[Records for the task Boundary: Start]
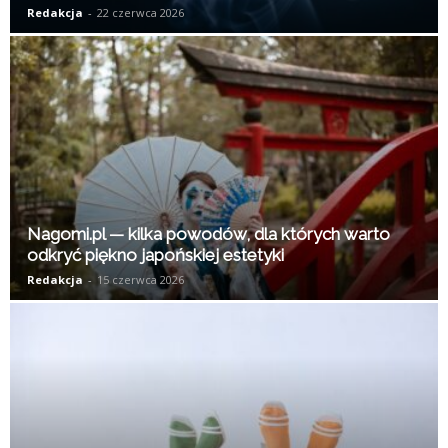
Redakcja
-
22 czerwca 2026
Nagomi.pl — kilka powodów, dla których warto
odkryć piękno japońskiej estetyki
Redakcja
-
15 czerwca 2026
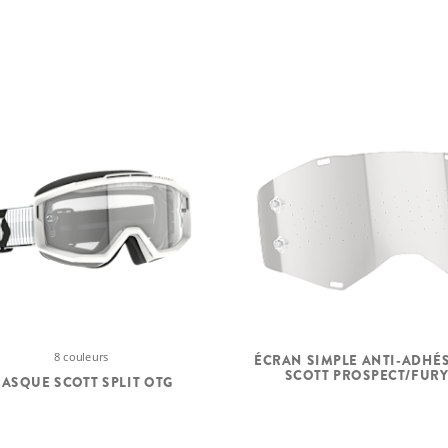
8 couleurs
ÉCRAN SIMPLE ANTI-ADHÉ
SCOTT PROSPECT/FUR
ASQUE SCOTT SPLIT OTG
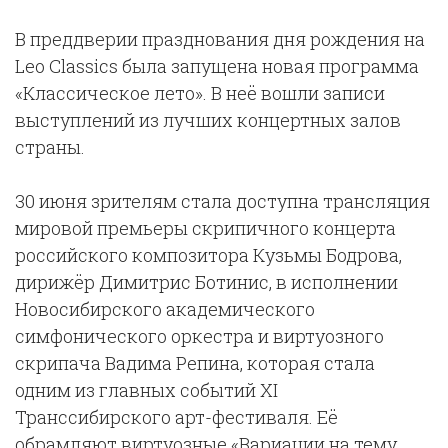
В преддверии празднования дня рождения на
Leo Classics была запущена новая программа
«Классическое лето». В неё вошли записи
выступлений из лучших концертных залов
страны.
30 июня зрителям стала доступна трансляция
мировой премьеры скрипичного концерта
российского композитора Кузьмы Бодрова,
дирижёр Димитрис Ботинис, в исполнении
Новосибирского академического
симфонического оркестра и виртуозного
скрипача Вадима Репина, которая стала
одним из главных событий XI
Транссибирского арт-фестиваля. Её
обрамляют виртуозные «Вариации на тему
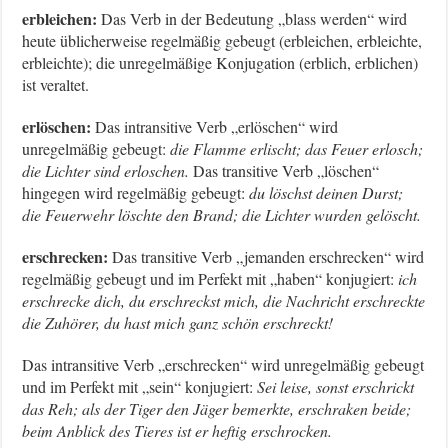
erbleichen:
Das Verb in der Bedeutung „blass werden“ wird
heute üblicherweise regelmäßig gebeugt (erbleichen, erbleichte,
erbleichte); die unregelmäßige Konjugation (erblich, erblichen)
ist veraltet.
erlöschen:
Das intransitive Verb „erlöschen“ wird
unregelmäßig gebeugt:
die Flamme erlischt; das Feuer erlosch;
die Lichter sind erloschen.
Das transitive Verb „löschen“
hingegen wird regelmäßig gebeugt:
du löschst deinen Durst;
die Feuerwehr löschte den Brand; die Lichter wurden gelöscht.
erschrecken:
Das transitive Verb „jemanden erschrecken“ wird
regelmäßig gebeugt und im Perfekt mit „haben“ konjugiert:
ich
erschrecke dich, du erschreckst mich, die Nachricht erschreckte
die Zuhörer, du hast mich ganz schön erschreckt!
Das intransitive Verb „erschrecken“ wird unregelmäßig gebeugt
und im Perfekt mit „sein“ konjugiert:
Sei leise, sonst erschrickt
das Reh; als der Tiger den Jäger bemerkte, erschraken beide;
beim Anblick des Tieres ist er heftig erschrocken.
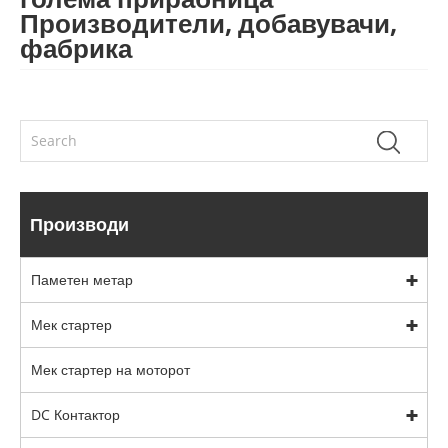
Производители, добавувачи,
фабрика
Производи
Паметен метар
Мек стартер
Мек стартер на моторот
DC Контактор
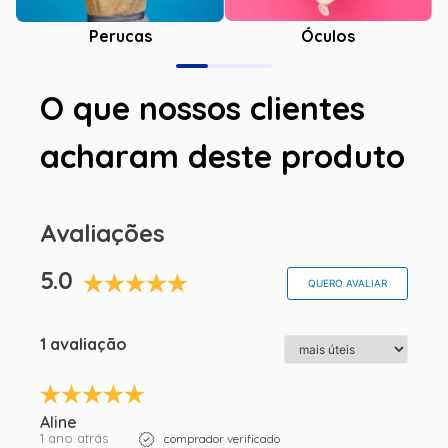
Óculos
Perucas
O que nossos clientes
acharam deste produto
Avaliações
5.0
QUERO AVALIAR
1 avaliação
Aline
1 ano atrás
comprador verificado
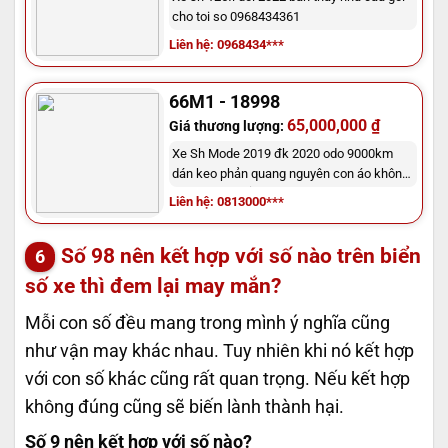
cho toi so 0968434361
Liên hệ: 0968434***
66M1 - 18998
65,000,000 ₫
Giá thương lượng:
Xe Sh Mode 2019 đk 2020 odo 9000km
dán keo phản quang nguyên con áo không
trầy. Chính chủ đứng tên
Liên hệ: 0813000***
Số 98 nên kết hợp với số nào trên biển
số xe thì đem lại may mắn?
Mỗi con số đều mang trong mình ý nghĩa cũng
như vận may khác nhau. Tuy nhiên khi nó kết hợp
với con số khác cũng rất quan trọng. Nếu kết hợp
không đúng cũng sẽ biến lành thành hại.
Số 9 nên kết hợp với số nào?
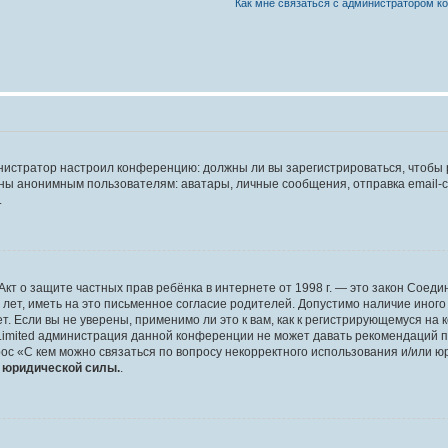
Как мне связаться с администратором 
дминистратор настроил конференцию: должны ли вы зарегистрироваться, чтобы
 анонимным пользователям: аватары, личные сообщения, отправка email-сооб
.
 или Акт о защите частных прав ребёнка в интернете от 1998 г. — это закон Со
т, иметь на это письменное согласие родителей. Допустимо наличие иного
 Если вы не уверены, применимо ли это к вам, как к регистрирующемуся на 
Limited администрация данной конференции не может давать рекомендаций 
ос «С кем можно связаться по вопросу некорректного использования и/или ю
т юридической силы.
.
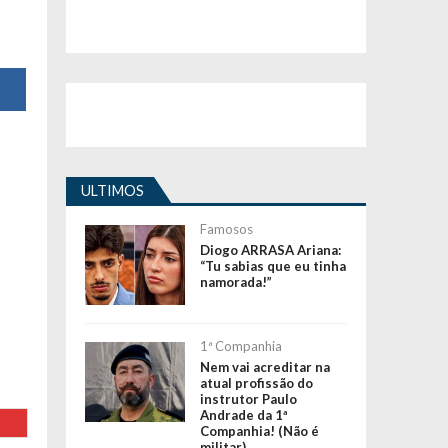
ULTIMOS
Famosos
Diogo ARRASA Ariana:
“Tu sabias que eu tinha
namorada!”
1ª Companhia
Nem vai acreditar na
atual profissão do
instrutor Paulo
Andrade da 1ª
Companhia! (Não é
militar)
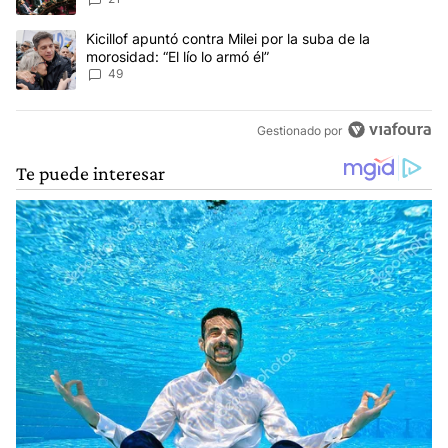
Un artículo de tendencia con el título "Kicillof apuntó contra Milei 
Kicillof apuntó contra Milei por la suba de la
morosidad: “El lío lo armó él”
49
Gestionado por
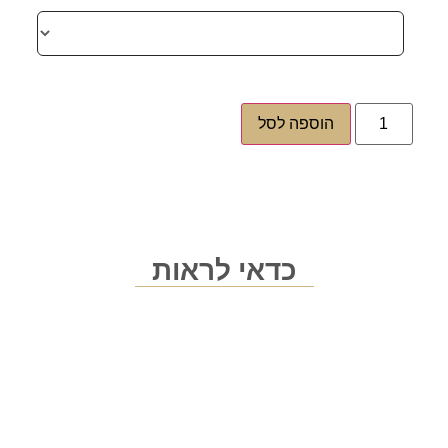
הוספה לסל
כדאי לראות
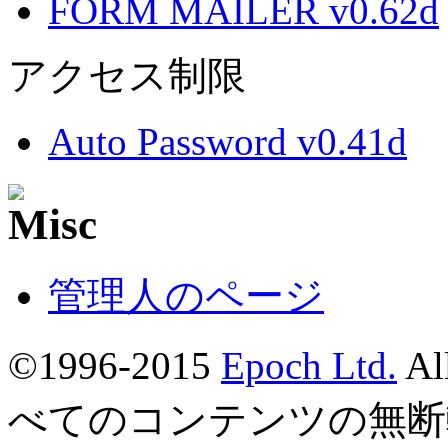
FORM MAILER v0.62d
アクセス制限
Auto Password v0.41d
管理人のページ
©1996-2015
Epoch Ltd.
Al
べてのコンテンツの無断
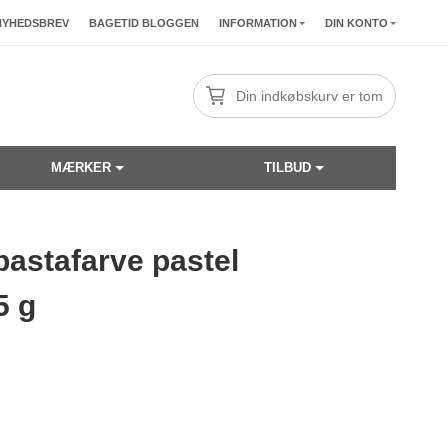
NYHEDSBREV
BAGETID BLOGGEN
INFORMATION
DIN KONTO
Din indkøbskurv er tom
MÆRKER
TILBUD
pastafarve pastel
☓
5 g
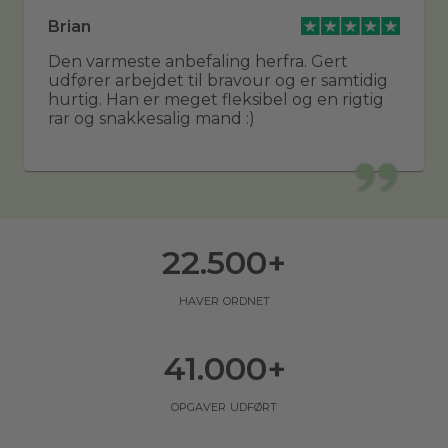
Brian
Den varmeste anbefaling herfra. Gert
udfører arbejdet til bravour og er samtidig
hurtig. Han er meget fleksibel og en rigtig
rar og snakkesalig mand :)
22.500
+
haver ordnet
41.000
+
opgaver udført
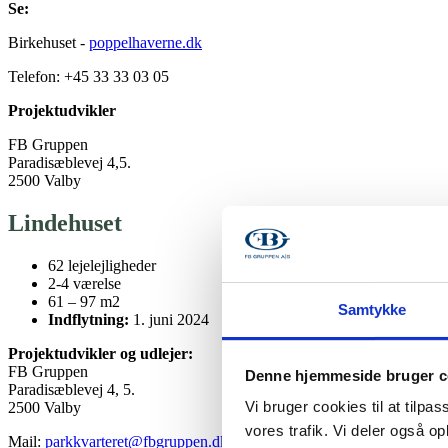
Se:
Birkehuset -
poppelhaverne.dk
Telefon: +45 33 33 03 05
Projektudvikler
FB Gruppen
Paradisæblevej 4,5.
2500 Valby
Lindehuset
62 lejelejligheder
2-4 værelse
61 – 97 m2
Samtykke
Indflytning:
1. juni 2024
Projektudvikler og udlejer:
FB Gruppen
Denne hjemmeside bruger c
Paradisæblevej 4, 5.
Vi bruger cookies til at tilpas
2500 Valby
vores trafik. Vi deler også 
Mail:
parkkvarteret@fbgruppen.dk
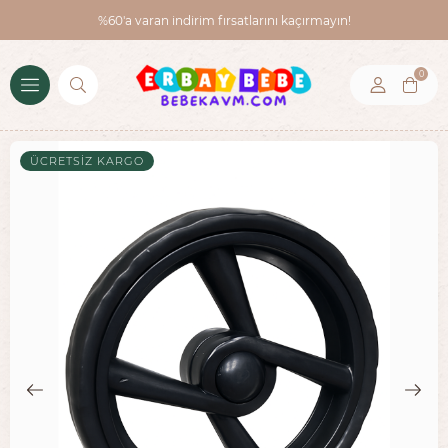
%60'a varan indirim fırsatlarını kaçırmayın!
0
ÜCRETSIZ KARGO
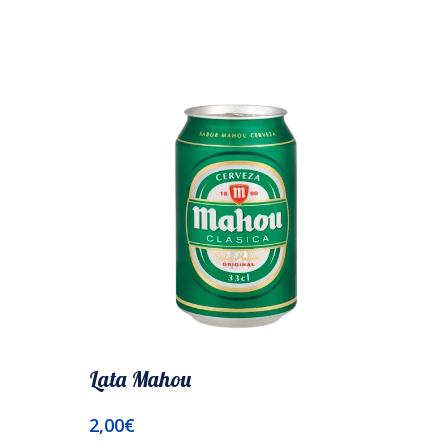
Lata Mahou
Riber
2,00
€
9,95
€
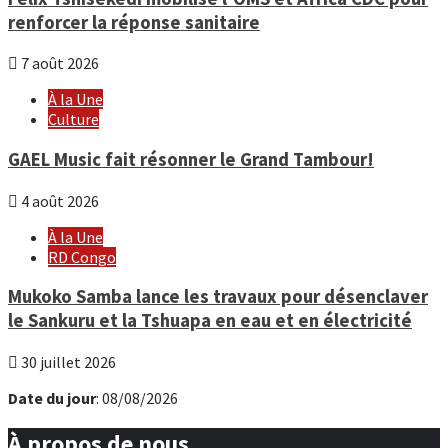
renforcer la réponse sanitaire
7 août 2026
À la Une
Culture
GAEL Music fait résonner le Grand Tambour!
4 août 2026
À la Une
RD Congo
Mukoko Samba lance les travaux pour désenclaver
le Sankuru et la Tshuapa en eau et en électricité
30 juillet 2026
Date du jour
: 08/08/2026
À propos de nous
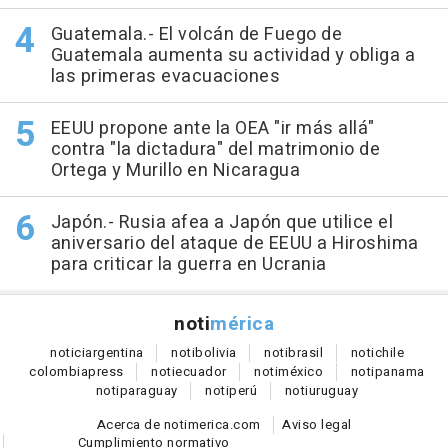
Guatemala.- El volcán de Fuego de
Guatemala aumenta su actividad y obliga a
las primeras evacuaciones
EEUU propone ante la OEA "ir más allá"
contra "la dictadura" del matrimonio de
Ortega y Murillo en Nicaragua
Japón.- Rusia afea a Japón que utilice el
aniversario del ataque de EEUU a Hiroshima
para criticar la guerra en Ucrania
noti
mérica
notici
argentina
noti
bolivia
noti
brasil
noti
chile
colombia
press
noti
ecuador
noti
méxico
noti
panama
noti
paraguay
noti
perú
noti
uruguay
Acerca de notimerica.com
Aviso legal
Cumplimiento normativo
[Records for the task Boundary: End]
▸ **Work instructions**:
Output each entry exactly. Skip the pictures.

▸ **Written answer**:
Redakcja
-
22 czerwca 2026
Nagomi.pl — kilka powodów, dla których warto
odkryć piękno japońskiej estetyki
Redakcja
-
15 czerwca 2026
8 couleurs
ÉCRAN SIMPLE ANTI-ADHÉ
SCOTT PROSPECT/FUR
ASQUE SCOTT SPLIT OTG
В преддверии празднования дня рождения на
Leo Classics была запущена новая программа
«Классическое лето». В неё вошли записи
выступлений из лучших концертных залов
страны.
30 июня зрителям стала доступна трансляция
мировой премьеры скрипичного концерта
российского композитора Кузьмы Бодрова,
дирижёр Димитрис Ботинис, в исполнении
Новосибирского академического
симфонического оркестра и виртуозного
скрипача Вадима Репина, которая стала
одним из главных событий XI
Транссибирского арт-фестиваля. Её
обрамляют виртуозные «Вариации на тему
erbleichen:
Das Verb in der Bedeutung „blass werden“ wird
heute üblicherweise regelmäßig gebeugt (erbleichen, erbleichte,
erbleichte); die unregelmäßige Konjugation (erblich, erblichen)
ist veraltet.
erlöschen:
Das intransitive Verb „erlöschen“ wird
unregelmäßig gebeugt:
die Flamme erlischt; das Feuer erlosch;
die Lichter sind erloschen.
Das transitive Verb „löschen“
hingegen wird regelmäßig gebeugt:
du löschst deinen Durst;
die Feuerwehr löschte den Brand; die Lichter wurden gelöscht.
erschrecken:
Das transitive Verb „jemanden erschrecken“ wird
regelmäßig gebeugt und im Perfekt mit „haben“ konjugiert:
ich
erschrecke dich, du erschreckst mich, die Nachricht erschreckte
die Zuhörer, du hast mich ganz schön erschreckt!
Das intransitive Verb „erschrecken“ wird unregelmäßig gebeugt
und im Perfekt mit „sein“ konjugiert:
Sei leise, sonst erschrickt
das Reh; als der Tiger den Jäger bemerkte, erschraken beide;
beim Anblick des Tieres ist er heftig erschrocken.
Производители, добавувачи,
фабрика
Производи
Паметен метар
Мек стартер
Мек стартер на моторот
DC Контактор
Óculos
Perucas
O que nossos clientes
acharam deste produto
Avaliações
5.0
QUERO AVALIAR
1 avaliação
Aline
1 ano atrás
comprador verificado
cho toi so 0968434361
Liên hệ: 0968434***
66M1 - 18998
65,000,000 ₫
Giá thương lượng:
Xe Sh Mode 2019 đk 2020 odo 9000km
dán keo phản quang nguyên con áo không
trầy. Chính chủ đứng tên
Liên hệ: 0813000***
Số 98 nên kết hợp với số nào trên biển
số xe thì đem lại may mắn?
Mỗi con số đều mang trong mình ý nghĩa cũng
như vận may khác nhau. Tuy nhiên khi nó kết hợp
với con số khác cũng rất quan trọng. Nếu kết hợp
không đúng cũng sẽ biến lành thành hại.
Số 9 nên kết hợp với số nào?
Как мне связаться с администратором 
дминистратор настроил конференцию: должны ли вы зарегистрироваться, чтобы
 анонимным пользователям: аватары, личные сообщения, отправка email-сооб
.
 или Акт о защите частных прав ребёнка в интернете от 1998 г. — это закон Со
т, иметь на это письменное согласие родителей. Допустимо наличие иного
 Если вы не уверены, применимо ли это к вам, как к регистрирующемуся на 
Limited администрация данной конференции не может давать рекомендаций 
ос «С кем можно связаться по вопросу некорректного использования и/или ю
т юридической силы.
.
ULTIMOS
Famosos
Diogo ARRASA Ariana:
“Tu sabias que eu tinha
namorada!”
1ª Companhia
Nem vai acreditar na
atual profissão do
instrutor Paulo
Andrade da 1ª
Companhia! (Não é
militar)
Un artículo de tendencia con el título "Kicillof apuntó contra Milei 
Kicillof apuntó contra Milei por la suba de la
morosidad: “El lío lo armó él”
49
Gestionado por
הוספה לסל
כדאי לראות
FORM MAILER v0.62d
アクセス制限
Auto Password v0.41d
管理人のページ
©1996-2015
Epoch Ltd.
Al
べてのコンテンツの無断
NYHEDSBREV
BAGETID BLOGGEN
INFORMATION
DIN KONTO
Din indkøbskurv er tom
MÆRKER
TILBUD
pastafarve pastel
☓
5 g
Brian
Den varmeste anbefaling herfra. Gert
udfører arbejdet til bravour og er samtidig
hurtig. Han er meget fleksibel og en rigtig
rar og snakkesalig mand :)
22.500
+
haver ordnet
41.000
+
opgaver udført
Se:
Birkehuset -
poppelhaverne.dk
Telefon: +45 33 33 03 05
Projektudvikler
FB Gruppen
Paradisæblevej 4,5.
2500 Valby
Lindehuset
62 lejelejligheder
2-4 værelse
61 – 97 m2
Samtykke
Indflytning:
1. juni 2024
Projektudvikler og udlejer:
FB Gruppen
Denne hjemmeside bruger c
Paradisæblevej 4, 5.
Vi bruger cookies til at tilpas
2500 Valby
vores trafik. Vi deler også 
Mail:
parkkvarteret@fbgruppen.dk
%60'a varan indirim fırsatlarını kaçırmayın!
0
ÜCRETSIZ KARGO
Lata Mahou
Riber
2,00
€
9,95
€
renforcer la réponse sanitaire
7 août 2026
À la Une
Culture
GAEL Music fait résonner le Grand Tambour!
4 août 2026
À la Une
RD Congo
Mukoko Samba lance les travaux pour désenclaver
le Sankuru et la Tshuapa en eau et en électricité
30 juillet 2026
Date du jour
: 08/08/2026
À propos de nous
Guatemala.- El volcán de Fuego de
Guatemala aumenta su actividad y obliga a
las primeras evacuaciones
EEUU propone ante la OEA "ir más allá"
contra "la dictadura" del matrimonio de
Ortega y Murillo en Nicaragua
Japón.- Rusia afea a Japón que utilice el
aniversario del ataque de EEUU a Hiroshima
para criticar la guerra en Ucrania
noti
mérica
notici
argentina
noti
bolivia
noti
brasil
noti
chile
colombia
press
noti
ecuador
noti
méxico
noti
panama
noti
paraguay
noti
perú
noti
uruguay
Acerca de notimerica.com
Aviso legal
Cumplimiento normativo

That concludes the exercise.